Austal is an Australian based global ship building company and defense prime contractor that specialises in the design, construction and support of defense and commercial vessels.[1] Austal's product range includes naval vessels, high speed passenger and vehicle ferries and specialist utility vessels including offshore windfarm and crew transfer vessels.

Austal has three major ship building facilities. Defense vessels are designed and constructed in Henderson, Western Australia and Mobile, Alabama in the United States of America and commercial vessels are constructed in Balamban, Cebu in the Philippines. Vessel support is provided through service centres located in Australia, the United States of America, Trinidad and Tobago and Oman in the Middle East. Corporate headquarters is co-located at the Australian ship building facility in Henderson, Western Australia.

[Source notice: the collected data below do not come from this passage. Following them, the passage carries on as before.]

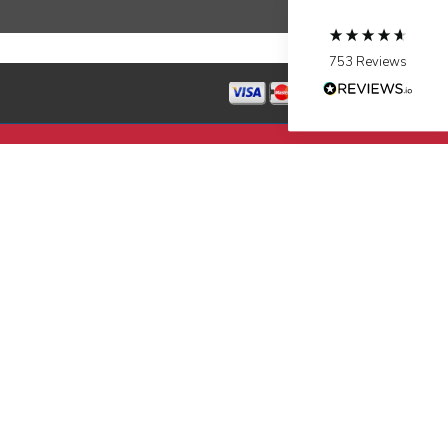
Source
:
Google Local
Facebook
Share
10 months ago
753
Reviews
Jen Gamboa
Google Local
Knowledgeable, friendly. Explained necessary
repairs very clearly. Left no mess behind.
Twitter
Source
:
Google Local
Facebook
Share
10 months ago
Charles
Google Local
I was very pleased with the professional,
experience, snd knowledgeable of the
installation of my HVAC system.
Twitter
Source
:
Google Local
Facebook
Share
11 months ago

Since 1988, Austal has designed and constructed over 250 vessels for navies, defense forces and commercial fleet operators around the world, including the United States Navy and the Royal Australian Navy. Major contracts currently include the Independence class littoral combat ship and Joint High Speed Vessel for the United States Navy, the Cape-class patrol boat for the Australian Customs and Border Protection Service and the High Speed Support Vessel for the Royal Navy of Oman.

Products[edit]

Littoral Combat Ship (LCS)[edit]

Rear view of the USS Independence

In October 2005, Austal/General Dynamics was awarded a contract to build the first unit from its design for a Littoral Combat Ship. The keel of the future USS Independence was laid on 19 January 2006 at Austal USA's yard in Mobile, Alabama, and the naming ceremony was held on 4 October 2008.[2] It is now operating with the fleet at its current location in Norfolk, Virginia.[3]

The LCS 2 was the first ship built by Austal USA for the US Navy and the Navy's first Trimaran Littoral Combat Ship. It is the first naval warship constructed in Mobile, Alabama since World War II. The basis of Austal's seaframe design is the 127-metre trimaran hull Benchijigua Express.

The originally planned second Austal/GD ship (LCS-4) was cancelled on 1 November 2007.[4]

On 1 May 2009, the Navy renewed the contract with Austal/GD to build the second LCS, the USS Coronado, with delivery scheduled for May 2012.[5]

Highspeed 5 of Hellenic Seaways in the port of Ios

On 29 December 2010 the U.S Navy, as per its 3 November 2010 decision to award contracts for Littoral Combat Ships to both Austal USA and Lockheed Martin, announced a new contract with Austal USA (who had separated from General Dynamics Bath Iron Works[6]). The contract called for one ship to be built beginning in 2010 (the USS Jackson), one to be built in 2011 (the USS Montgomery), and two per year from 2012 to 2015. The contract for the LCS 6 was for $432 million with a goal of having the average ship cost be $352 million per. Another $20 million was figured in for change orders, and a "management reserve" is included.[7]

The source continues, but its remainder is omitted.